SOCS3 Leads to Desensitization toward IL-27 Stimulation in Macrophages but Not in Keratinocytes

To test whether SOCS3 is able to block IL-27 signaling, we performed restimulation experiments. Keratinocytes and macrophages were first stimulated with IL-27 for 1 h. Medium was than changed, and after another 3 h cells were stimulated again with IL-27 (Fig. 4A). Because SOCS3 up-regulation was observed in macrophages, but not in keratinocytes (Fig. 1), we hypothesized that only macrophages would become unresponsive to secondary IL-27 stimulation. Cell extracts were prepared for pSTAT1 and pSTAT3 determinations after a 15-min incubation, and supernatants were taken 20 h after addition of the second IL-27 stimulation. As shown in Fig. 4, B and C, keratinocytes were able to respond repeatedly to IL-27 with activation of STAT1. STAT3 activation in restimulated keratinocytes was not higher than in nontreated cells. By contrast, macrophages completely failed to respond to a secondary IL-27 stimulation. We confirmed that the desensitization of macrophages to IL-27 requires transcriptional activity because culture in the presence of actinomycin D abolished the desensitization (Fig. 4, D and E).

In a continuative approach we analyzed a STAT1 downstream molecule to understand the functional consequences of different IL-27 signaling in the investigated cell types.

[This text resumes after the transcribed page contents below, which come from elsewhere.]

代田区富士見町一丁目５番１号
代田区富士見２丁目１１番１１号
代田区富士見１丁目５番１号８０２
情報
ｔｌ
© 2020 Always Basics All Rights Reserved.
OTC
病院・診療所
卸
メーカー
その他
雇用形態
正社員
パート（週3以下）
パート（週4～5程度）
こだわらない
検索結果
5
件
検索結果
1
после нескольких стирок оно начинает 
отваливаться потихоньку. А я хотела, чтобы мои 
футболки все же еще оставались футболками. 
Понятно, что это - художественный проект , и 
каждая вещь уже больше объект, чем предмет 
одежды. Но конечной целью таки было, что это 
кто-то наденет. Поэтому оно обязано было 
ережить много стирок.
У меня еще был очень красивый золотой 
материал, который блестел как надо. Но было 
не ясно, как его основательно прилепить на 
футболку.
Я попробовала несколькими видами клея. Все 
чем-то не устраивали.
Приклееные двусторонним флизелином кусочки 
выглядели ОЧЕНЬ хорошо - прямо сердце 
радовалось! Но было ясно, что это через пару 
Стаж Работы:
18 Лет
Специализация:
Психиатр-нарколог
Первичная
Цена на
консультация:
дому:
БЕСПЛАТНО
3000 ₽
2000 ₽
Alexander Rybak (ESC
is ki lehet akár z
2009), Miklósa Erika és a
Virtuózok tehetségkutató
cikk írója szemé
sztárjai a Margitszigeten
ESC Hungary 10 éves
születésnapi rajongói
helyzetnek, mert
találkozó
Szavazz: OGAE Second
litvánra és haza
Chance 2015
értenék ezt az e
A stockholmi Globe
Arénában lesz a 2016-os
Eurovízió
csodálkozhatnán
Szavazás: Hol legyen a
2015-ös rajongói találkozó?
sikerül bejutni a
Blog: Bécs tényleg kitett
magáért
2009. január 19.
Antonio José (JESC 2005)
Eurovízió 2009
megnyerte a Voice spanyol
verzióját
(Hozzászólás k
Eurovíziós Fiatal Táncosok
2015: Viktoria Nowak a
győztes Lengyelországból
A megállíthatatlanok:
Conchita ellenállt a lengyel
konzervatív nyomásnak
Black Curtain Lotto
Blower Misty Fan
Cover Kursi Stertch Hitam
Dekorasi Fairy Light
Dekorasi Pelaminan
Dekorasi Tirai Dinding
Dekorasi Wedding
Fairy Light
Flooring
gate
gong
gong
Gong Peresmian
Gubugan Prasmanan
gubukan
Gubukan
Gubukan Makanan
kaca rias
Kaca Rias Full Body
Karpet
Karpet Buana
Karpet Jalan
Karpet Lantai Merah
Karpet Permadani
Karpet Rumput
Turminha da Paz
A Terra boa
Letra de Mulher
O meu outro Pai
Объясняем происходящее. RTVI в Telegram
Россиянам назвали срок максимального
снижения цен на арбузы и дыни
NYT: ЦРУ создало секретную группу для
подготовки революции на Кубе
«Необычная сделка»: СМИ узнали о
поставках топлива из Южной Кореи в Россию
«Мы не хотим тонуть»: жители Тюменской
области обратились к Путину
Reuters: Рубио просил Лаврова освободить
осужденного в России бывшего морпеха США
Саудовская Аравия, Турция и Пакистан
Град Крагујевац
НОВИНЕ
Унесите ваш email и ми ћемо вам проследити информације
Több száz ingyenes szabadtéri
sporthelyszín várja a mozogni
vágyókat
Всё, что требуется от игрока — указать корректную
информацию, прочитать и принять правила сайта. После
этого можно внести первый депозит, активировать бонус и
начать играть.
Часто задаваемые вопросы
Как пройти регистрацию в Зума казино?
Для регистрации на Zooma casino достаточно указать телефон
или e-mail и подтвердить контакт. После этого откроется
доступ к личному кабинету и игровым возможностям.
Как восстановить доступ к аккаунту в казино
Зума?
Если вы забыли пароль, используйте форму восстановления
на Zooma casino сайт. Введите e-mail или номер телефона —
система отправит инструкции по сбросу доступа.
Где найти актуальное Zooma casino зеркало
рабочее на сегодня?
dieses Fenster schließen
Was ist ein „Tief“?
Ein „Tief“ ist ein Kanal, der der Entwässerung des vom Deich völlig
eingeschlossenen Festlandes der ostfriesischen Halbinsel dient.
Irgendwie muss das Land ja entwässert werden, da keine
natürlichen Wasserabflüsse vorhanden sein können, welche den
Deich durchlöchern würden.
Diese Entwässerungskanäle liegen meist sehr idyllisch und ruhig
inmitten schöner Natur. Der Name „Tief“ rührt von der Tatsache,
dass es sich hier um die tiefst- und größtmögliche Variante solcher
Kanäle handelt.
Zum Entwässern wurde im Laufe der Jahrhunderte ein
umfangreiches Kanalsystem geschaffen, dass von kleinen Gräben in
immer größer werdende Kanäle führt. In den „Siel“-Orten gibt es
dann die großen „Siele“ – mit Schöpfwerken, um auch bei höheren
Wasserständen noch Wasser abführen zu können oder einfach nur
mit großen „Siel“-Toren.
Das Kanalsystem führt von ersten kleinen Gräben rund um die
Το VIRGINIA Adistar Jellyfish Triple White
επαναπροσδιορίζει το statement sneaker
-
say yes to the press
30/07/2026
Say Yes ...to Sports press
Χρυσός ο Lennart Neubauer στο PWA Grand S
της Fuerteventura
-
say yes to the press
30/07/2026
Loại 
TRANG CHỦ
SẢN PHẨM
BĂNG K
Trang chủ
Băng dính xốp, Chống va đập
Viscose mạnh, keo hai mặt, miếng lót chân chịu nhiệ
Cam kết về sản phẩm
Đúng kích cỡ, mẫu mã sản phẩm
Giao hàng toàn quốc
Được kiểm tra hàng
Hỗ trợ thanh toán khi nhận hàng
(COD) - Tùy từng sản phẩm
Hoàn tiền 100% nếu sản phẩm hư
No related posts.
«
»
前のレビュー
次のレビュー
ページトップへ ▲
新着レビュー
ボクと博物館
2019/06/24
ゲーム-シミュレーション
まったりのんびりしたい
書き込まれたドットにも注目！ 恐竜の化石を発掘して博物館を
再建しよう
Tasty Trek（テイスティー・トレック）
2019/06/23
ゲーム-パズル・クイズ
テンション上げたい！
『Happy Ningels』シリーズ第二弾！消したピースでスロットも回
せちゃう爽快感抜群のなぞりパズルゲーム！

CXCL10, which has previously been shown to be inducible by IL-27 in keratinocytes and monocytes (2, 7), was analyzed in supernatants of stimulated cells by ELISA. As shown in Fig. 4, F and G, CXCL10 production paralleled results obtained by pSTAT ELISA. Keratinocytes were able to respond repeatedly to IL-27 stimulation, resulting in even increasing amounts of CXCL10 whereas macrophages failed to do so.

Overexpression of SOCS3 Results in Decreased Expression of CXCL10 in Keratinocytes

To prove that SOCS3 is responsible for the differential production of CXCL10 in keratinocytes and macrophages, we transfected keratinocytes with a plasmid encoding for a GFP-SOCS3 fusion protein. Transfected cells were identified by their subsequent eGFP expression. This population was compared with the eGFP negative population by FACS analysis as a built-in internal control (Fig. 5A). Transfected keratinocytes were analyzed by FACS for their yield of SOCS3 and CXCL10 protein. As depicted in Fig. 5B, eGFP-positive cells expressed significantly more SOCS3 than the negative ones. In line with an increase of SOCS3, CXCL10 production was significantly reduced in these cells after stimulation (Fig. 5C). STAT1 expression as detected by pSTAT1 ELISA was markedly reduced in eGFP-positive keratinocytes overexpressing SOCS3 (Fig. 5D). Interestingly, overexpression of SOCS3 affected not only IL-27 but also IFNγ-induced CXCL10. Taken together, these results confirm a role of SOCS3 in regulating CXCL10 production.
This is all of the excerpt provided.